My proposal is to make available an additional mechanism, which would strengthen the role of the Parliament to hold the Government to account.

The Convener

You have specified that it would be an additional mechanism by which designation could happen, but do you also see it as an angel on the shoulder of the Government to ensure that it accelerates its own role in designation?

Very much so.

That is helpful.

Sorry, Ruth. I did not mean to cut across you.

Ruth Maguire

That is okay.

Specifically on the section 5A resolution, can you clarify your intention on timing and whether standing orders would need to be amended in order to provide certainty? That question refers to evidence that the Scottish Government is uncertain about when the legal change would take effect.

Do you mean the section 5 reports to the Parliament?

I was asking about the debate in the Parliament after Scottish ministers have used the section 5 power to designate a new public authority.

So, you are referring to the designation of a new body?

Yes.

Katy Clark

Okay. The whole purpose of section 5—and, indeed, the whole bill—is to increase accountability and to drive designations. The reports are intended to drive awareness of the designation of bodies and to create the parliamentary space for such a discussion to take place. The policy intention is to incentivise the greater use of ministers’ power to designate. The intention of the 2002 act was always that bodies delivering public services would comply with freedom of information requests, so the reports would be a regular opportunity to review the Scottish Government’s work to deliver that.

Ruth Maguire

Thank you. I will stop you there, Katy, because I was perhaps unclear in my question. The uncertainty is about when the legal change would take effect under the resolution in proposed new section 5A of the 2002 act.

Is the legal change that you were referring to the designation of a body following a vote by the Parliament?

Yes.

Katy Clark

I think that that kind of detail would have to be put into standing orders. The advice that we got was that it would not be appropriate for that level of detail to be included in the bill.

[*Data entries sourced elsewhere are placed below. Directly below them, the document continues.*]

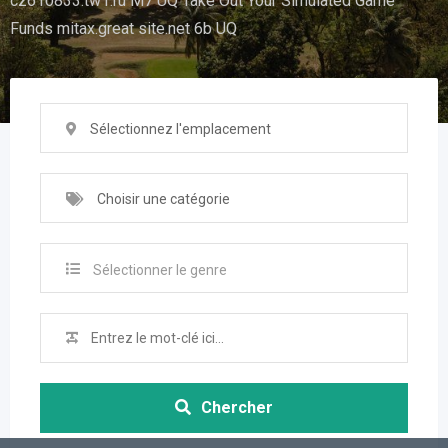
cz610833.tw1.ru M7 UQ Take Out Your Simulated Game
Funds mitax.great site.net 6b UQ
Sélectionnez l'emplacement
Choisir une catégorie
Sélectionner le genre
Chercher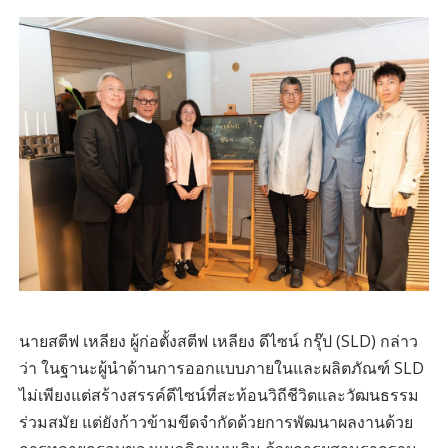
นายสตีฟ เหลียง ผู้ก่อตั้งสตีฟ เหลียง ดีไซน์ กรุ๊ป (SLD) กล่าว
ว่า ในฐานะผู้นำด้านการออกแบบภายในและผลิตภัณฑ์ SLD
ไม่เพียงแต่สร้างสรรค์ดีไซน์ที่สะท้อนวิถีชีวิตและวัฒนธรรม
ร่วมสมัย แต่ยังก้าวข้ามขีดจำกัดด้วยการพัฒนาผลงานด้วย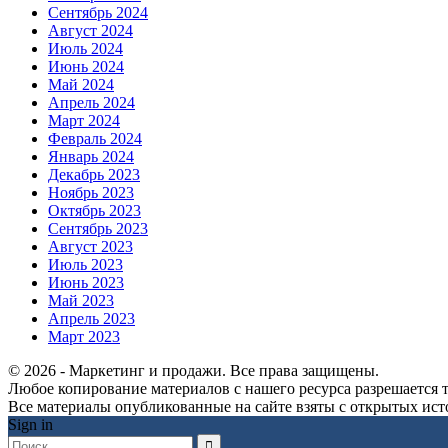
Сентябрь 2024
Август 2024
Июль 2024
Июнь 2024
Май 2024
Апрель 2024
Март 2024
Февраль 2024
Январь 2024
Декабрь 2023
Ноябрь 2023
Октябрь 2023
Сентябрь 2023
Август 2023
Июль 2023
Июнь 2023
Май 2023
Апрель 2023
Март 2023
© 2026 - Маркетинг и продажи. Все права защищены.
Любое копирование материалов с нашего ресурса разрешается т
Все материалы опубликованные на сайте взяты с открытых исто
Sign in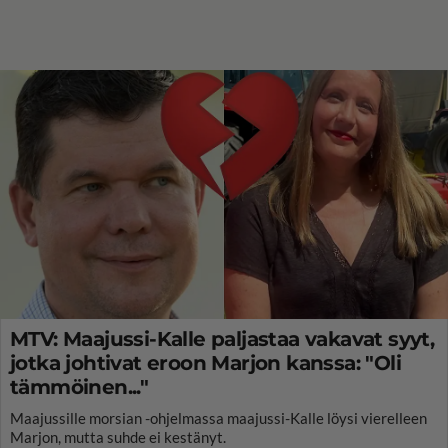
MTV: Maajussi-Kalle paljastaa vakavat syyt,
jotka johtivat eroon Marjon kanssa: "Oli
tämmöinen..."
Maajussille morsian -ohjelmassa maajussi-Kalle löysi vierelleen
Marjon, mutta suhde ei kestänyt.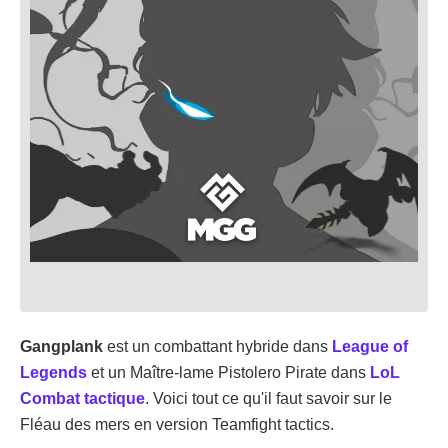
Gangplank
est un combattant hybride dans
League of
Legends
et un Maître-lame Pistolero Pirate dans
LoL
Combat tactique
. Voici tout ce qu'il faut savoir sur le
Fléau des mers en version Teamfight tactics.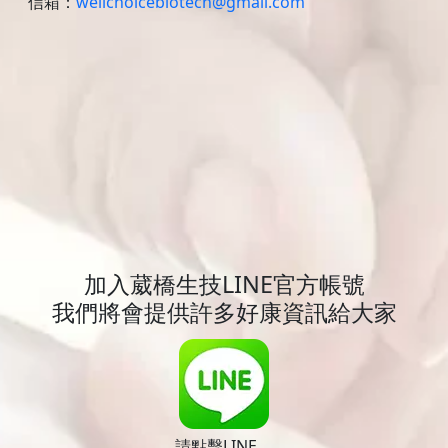
信箱：
wellchoicebiotech@gmail.com
加入葳橋生技LINE官方帳號
我們將會提供許多好康資訊給大家
請點擊LINE，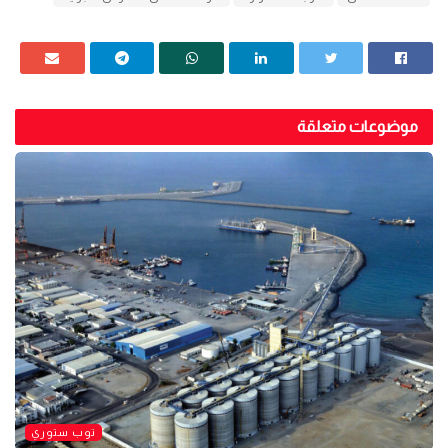
موضوعات متعلقة
توب ستوري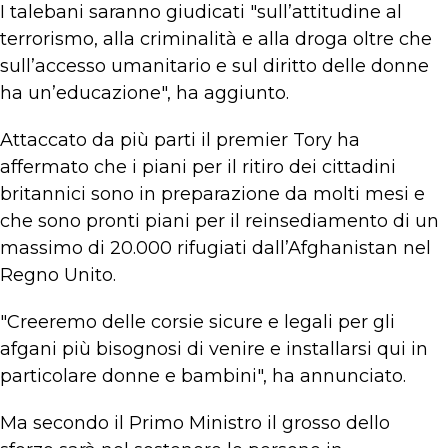
I talebani saranno giudicati "sull’attitudine al
terrorismo, alla criminalità e alla droga oltre che
sull’accesso umanitario e sul diritto delle donne
ha un’educazione", ha aggiunto.
Attaccato da più parti il premier Tory ha
affermato che i piani per il ritiro dei cittadini
britannici sono in preparazione da molti mesi e
che sono pronti piani per il reinsediamento di un
massimo di 20.000 rifugiati dall’Afghanistan nel
Regno Unito.
"Creeremo delle corsie sicure e legali per gli
afgani più bisognosi di venire e installarsi qui in
particolare donne e bambini", ha annunciato.
Ma secondo il Primo Ministro il grosso dello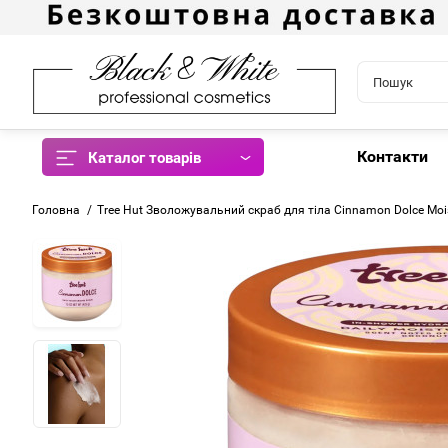
Контакти
Каталог товарів
Головна
Tree Hut Зволожувальний скраб для тіла Cinnamon Dolce Mois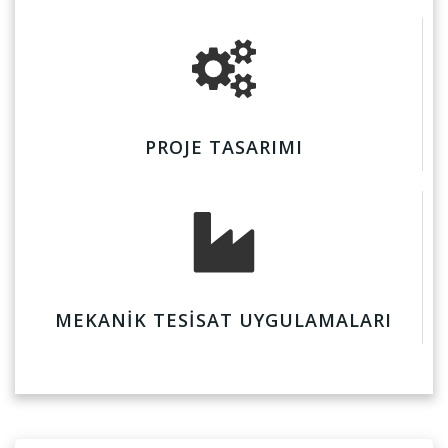
PROJE TASARIMI
MEKANİK TESİSAT UYGULAMALARI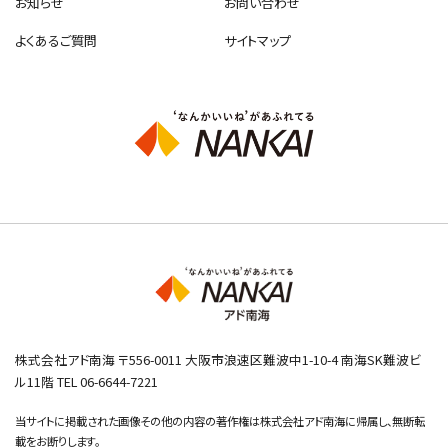
お知らせ
お問い合わせ
よくあるご質問
サイトマップ
株式会社アド南海 〒556-0011 大阪市浪速区難波中1-10-4 南海SK難波ビ
ル11階 TEL 06-6644-7221
当サイトに掲載された画像その他の内容の著作権は株式会社アド南海に帰属し、無断転
載をお断りします。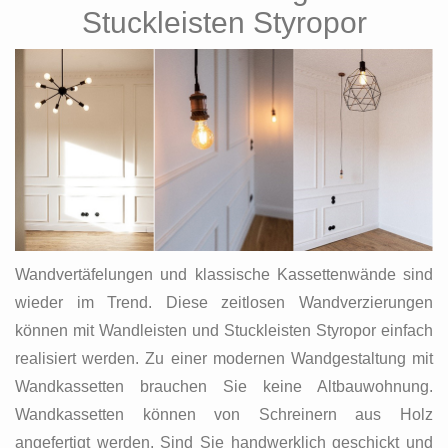
Stuckleisten Styropor
Wandvertäfelungen und klassische Kassettenwände sind
wieder im Trend. Diese zeitlosen Wandverzierungen
können mit Wandleisten und Stuckleisten Styropor einfach
realisiert werden. Zu einer modernen Wandgestaltung mit
Wandkassetten brauchen Sie keine Altbauwohnung.
Wandkassetten können von Schreinern aus Holz
angefertigt werden. Sind Sie handwerklich geschickt und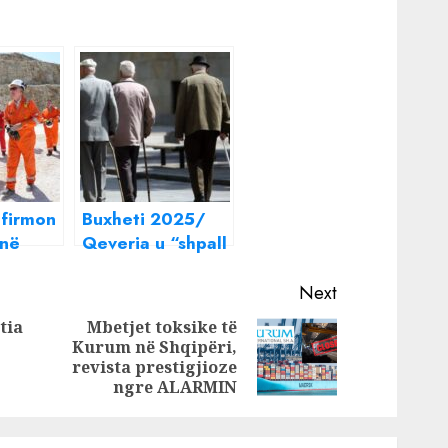
firmon
Buxheti 2025/
 në
Qeveria u “shpall
’ka
luftë”
sionesh
pensionistëve,
Next
sovran
rrit pensionet me
tia
Mbetjet toksike të
200 lekë në muaj
Kurum në Shqipëri,
Previous
Next
revista prestigjioze
post:
post:
ngre ALARMIN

It may well differ from one designation to another. If there was a view that the designation of a body needed to be done speedily and the matter was discrete and capable of being curtailed, it may be that the implementation could happen in a very short time. For other matters, it would be different. I think that that would have to be laid out in the proposal that was put before the Parliament.

09:30  

So, you envisage it being in standing orders rather than—

Katy Clark

It could be in standing orders. It might be something that the relevant committee would look at. For example, in the case of a large sector, the committee might have a view on the timetable for implementation. In the case of a single body and a relatively discrete matter, the committee might take the view that implementation could happen either immediately or very quickly—say, within a month, three months or six months. I do not think that it would be appropriate to put that in the bill, because it would depend on the designation.

The Convener

Obviously, standing orders cannot direct legislation. However, the motion that would be debated in the Parliament could articulate the date when the designation would take effect. Is that the vehicle by which you see the designation occurring, rather than it being made by the minister and subsequently reviewed in the debate? Do you see Parliament having that role in debating the motion as the vehicle of designation?

Katy Clark

Yes, and it would depend on the framing of the motion that was put before the Parliament. It may depend on the circumstances, and there may well be occasions when that is part of what the Parliament is debating. There may be different views. Different political parties might take different positions about how speedily something could happen. There could be agreement on the principle, but some people might say, “This will take longer to implement,” while others might say, “No, we want this done now.” That would be a matter to be debated.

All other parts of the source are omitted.